NUMA Alignment is Non-Negotiable
A VM pinned to a NUMA node that doesn't own the GPU it's using will saturate the interconnect with cross-NUMA memory traffic. On a dual-socket server with 4x A100s (2 per socket), a misconfigured VM can lose 30-40% of theoretical throughput.
Configure vSphere NUMA topology in the VM's advanced settings:
numa.nodeAffinity = "0" # Pin to NUMA node 0
numa.autosize = "FALSE" # Prevent vSphere from overriding
Or enforce it via a VM group + host affinity rule, which survives reboots more reliably than advanced settings in some vSphere versions.
Storage for Training Data
NVMe-backed vSAN ESA datastores can saturate a GPU's PCIe bandwidth if reading training data directly, but most frameworks use a preprocessing pipeline. The practical bottleneck is usually the data loader, not raw storage throughput.
For datasets larger than local storage, mount an NFS datastore from a high-performance NAS inside the VM. Avoid vSAN stretched clusters for training data — cross-site latency adds up when a data loader is reading millions of small files.
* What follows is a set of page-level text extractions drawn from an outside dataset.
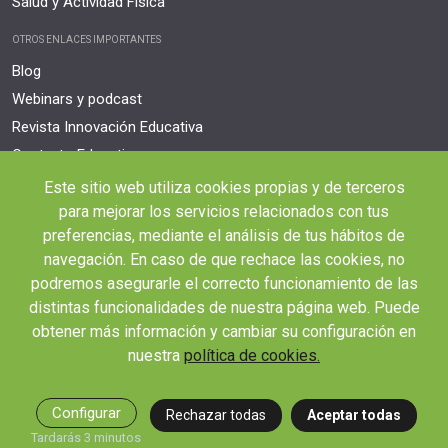
Salud y Actividad Física
OTROS ENLACES IMPORTANTES
Blog
Webinars y podcast
Revista Innovación Educativa
Contexto Educativo
Este sitio web utiliza cookies propias y de terceros
Desistir contrato aquí
para mejorar los servicios relacionados con tus
Tienes 14 días desde tu matriculación para cancelar sin coste y recibir el
reembolso completo.
preferencias, mediante el análisis de tus hábitos de
navegación. En caso de que rechace las cookies, no
podremos asegurarle el correcto funcionamiento de las
distintas funcionalidades de nuestra página web. Puede
obtener más información y cambiar su configuración en
nuestra
política de cookies.
© 2026 RED EDUCA
Configurar
Rechazar todas
Aceptar todas
Tardarás 3 minutos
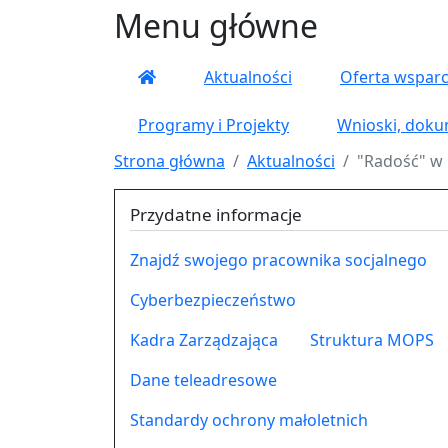
Menu główne
Aktualności
Oferta wsparc
Programy i Projekty
Wnioski, doku
Strona główna
Aktualności
"Radość" w
Przydatne informacje
Znajdź swojego pracownika socjalnego
Cyberbezpieczeństwo
Kadra Zarządzająca
Struktura MOPS
Dane teleadresowe
Standardy ochrony małoletnich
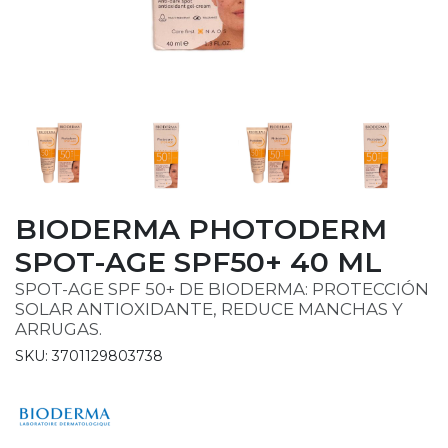
BIODERMA PHOTODERM
SPOT-AGE SPF50+ 40 ML
SPOT-AGE SPF 50+ DE BIODERMA: PROTECCIÓN
SOLAR ANTIOXIDANTE, REDUCE MANCHAS Y
ARRUGAS.
SKU: 3701129803738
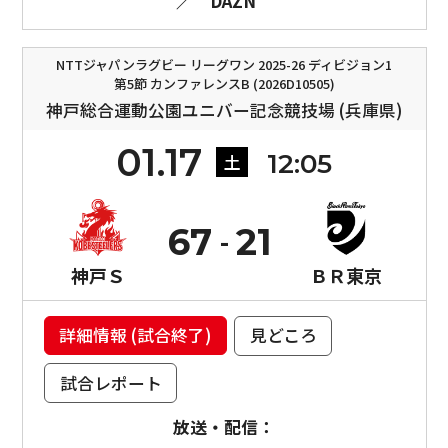
／
DAZN
NTTジャパンラグビー リーグワン 2025-26 ディビジョン1
第5節 カンファレンスB (2026D10505)
神戸総合運動公園ユニバー記念競技場 (兵庫県)
01.17
12:05
土
67
21
神戸Ｓ
ＢＲ東京
詳細情報 (試合終了)
見どころ
試合レポート
放送・配信：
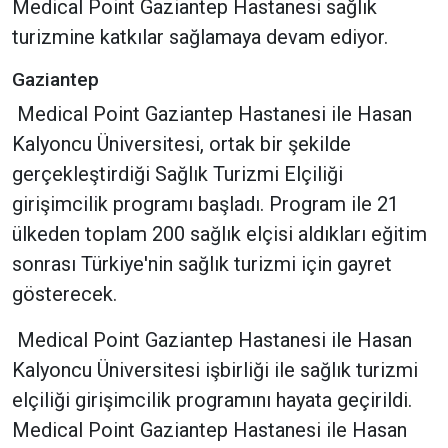
Medical Point Gaziantep Hastanesi sağlık
turizmine katkılar sağlamaya devam ediyor.
Gaziantep
Medical Point Gaziantep Hastanesi ile Hasan
Kalyoncu Üniversitesi, ortak bir şekilde
gerçekleştirdiği Sağlık Turizmi Elçiliği
girişimcilik programı başladı. Program ile 21
ülkeden toplam 200 sağlık elçisi aldıkları eğitim
sonrası Türkiye'nin sağlık turizmi için gayret
gösterecek.
Medical Point Gaziantep Hastanesi ile Hasan
Kalyoncu Üniversitesi işbirliği ile sağlık turizmi
elçiliği girişimcilik programını hayata geçirildi.
Medical Point Gaziantep Hastanesi ile Hasan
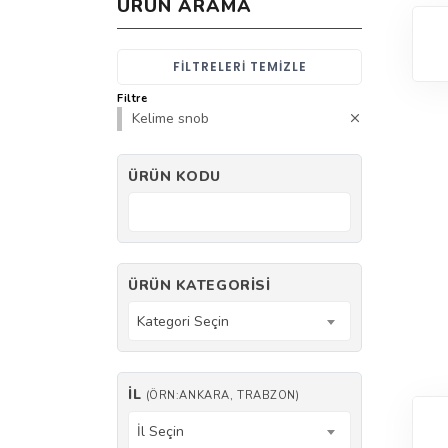
ÜRÜN ARAMA
FILTRELERI TEMIZLE
Filtre
Kelime snob
ÜRÜN KODU
ÜRÜN KATEGORISI
Kategori Seçin
İL
(ÖRN:ANKARA, TRABZON)
İl Seçin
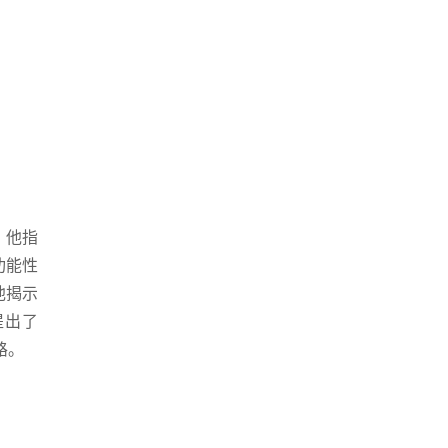
。他指
功能性
他揭示
提出了
路。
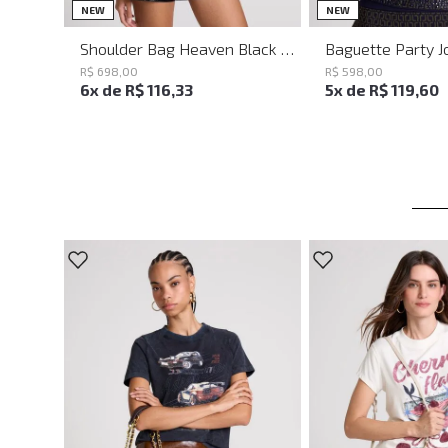
UN
UN
NEW
NEW
Shoulder Bag Heaven Black John John Feminina
R$
698
,
00
R$
598
,
00
6
x de
R$
116
,
33
5
x de
R$
119
,
60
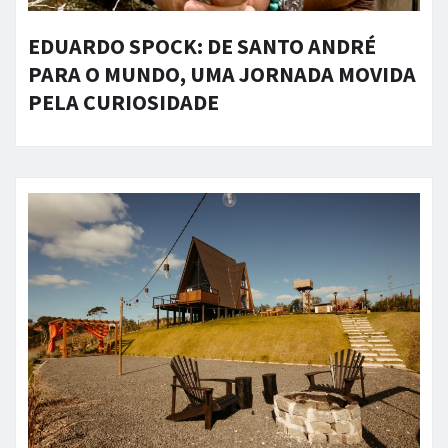
EDUARDO SPOCK: DE SANTO ANDRÉ
PARA O MUNDO, UMA JORNADA MOVIDA
PELA CURIOSIDADE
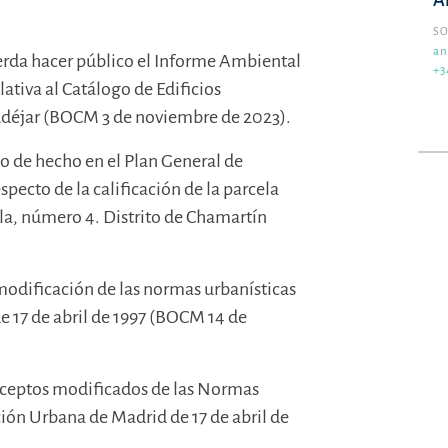
A
SO
an
uerda hacer público el Informe Ambiental
+3
ativa al Catálogo de Edificios
déjar (BOCM 3 de noviembre de 2023).
 o de hecho en el Plan General de
ecto de la calificación de la parcela
illa, número 4. Distrito de Chamartín
 modificación de las normas urbanísticas
 17 de abril de 1997 (BOCM 14 de
receptos modificados de las Normas
ión Urbana de Madrid de 17 de abril de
Scheduling Large Jobs with DRS
vSphere DRS doesn't natively understand GPU topology, so a GPU-assigned VM might be DRS-migrated to a host without the correct GPU type. Use VM-to-Host affinity rules to lock GPU VMs to the correct host group:
Host Group: gpu-hosts-a100
VM Group: ml-training-vms
Rule: ml-training-vms MUST run on gpu-hosts-a100
Monitoring GPU Utilisation
NVIDIA's DCGM (Data Center GPU Manager) runs in a VM on each GPU host and exposes Prometheus metrics. Scrape these into your existing monitoring stack to track GPU utilisation, memory usage, and error counters without additional VMware tooling.
The most useful alert to configure early: DCGM_FI_DEV_GPU_UTIL < 20 on a VM that's supposed to be training — it usually means your CUDA environment isn't seeing the GPU.